### Description of the task
Reading down the listing below, count the lines where the word "sens" shows up, then give only that count.

### Data supplied
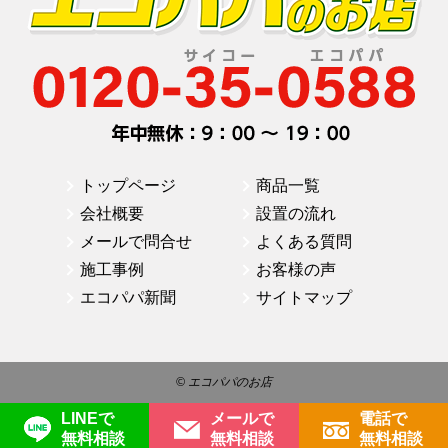
トップページ
商品一覧
会社概要
設置の流れ
メールで問合せ
よくある質問
施工事例
お客様の声
エコパパ新聞
サイトマップ
© エコパパのお店
LINEで
メールで
電話で
無料相談
無料相談
無料相談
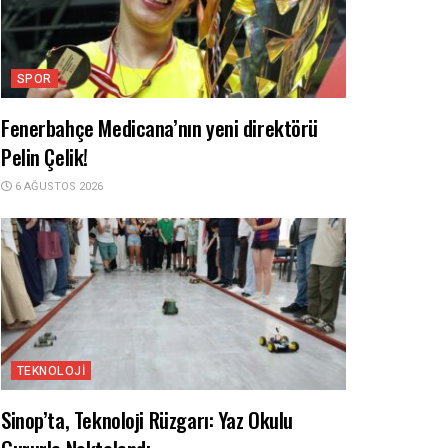
SPOR
Fenerbahçe Medicana’nın yeni direktörü
Pelin Çelik!
6 AĞUSTOS 2026
TEKNOLOJI
Sinop’ta, Teknoloji Rüzgarı: Yaz Okulu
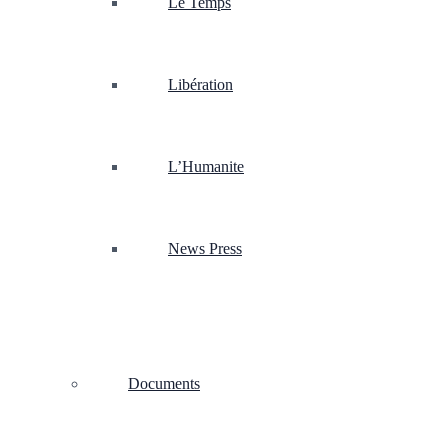
Le Temps
Libération
L’Humanite
News Press
Documents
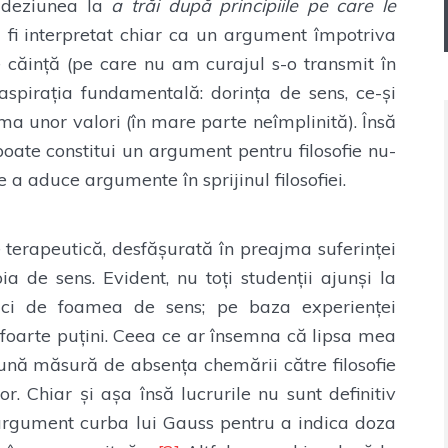
, adeziunea la
a trăi după principiile pe care le
 fi interpretat chiar ca un argument împotriva
de căință (pe care nu am curajul s-o transmit în
aspirația fundamentală: dorința de sens, ce-și
ma unor valori (în mare parte neîmplinită). Însă
oate constitui un argument pentru filosofie nu-
 a aduce argumente în sprijinul filosofiei.
e terapeutică, desfășurată în preajma suferinței
 de sens. Evident, nu toți studenții ajunși la
aici de foamea de sens; pe baza experienței
foarte puțini. Ceea ce ar însemna că lipsa mea
ună măsură de absența chemării către filosofie
lor. Chiar și așa însă lucrurile nu sunt definitiv
 argument curba lui Gauss pentru a indica doza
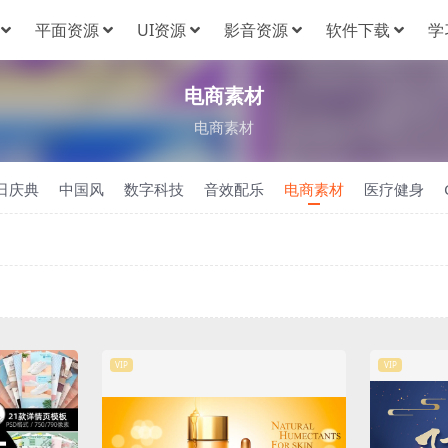
平面资源
UI资源
影音资源
软件下载
学
电商素材
电商素材
日庆典
中国风
数字科技
音效配乐
电商素材
医疗健身
VIP
VIP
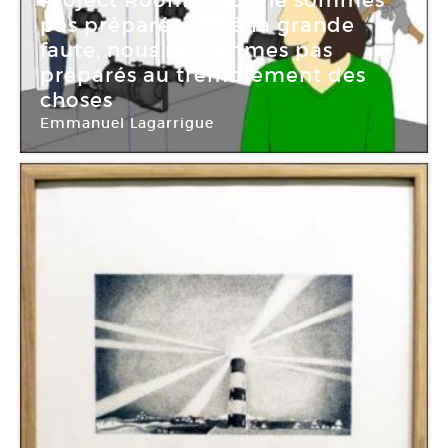
Project Room. Nous ne sommes
pas préparés, voilà la grande
faute, nous ne sommes pas
préparés au tremblement des
choses
Emmanuel Lagarrigue
Le Quartier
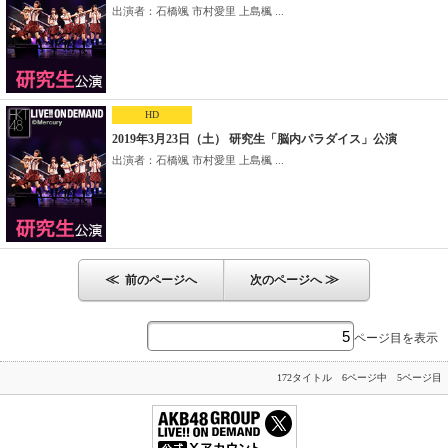
出演者：石橋颯 市村愛里 上島楓 ...
HD
2019年3月23日（土） 研究生「脳内パラダイス」公演
出演者：石橋颯 市村愛里 上島楓 ...
≪
≫
前のページへ
次のページへ
ページ目を表示
172タイトル 6ページ中 5ページ目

### Written response
3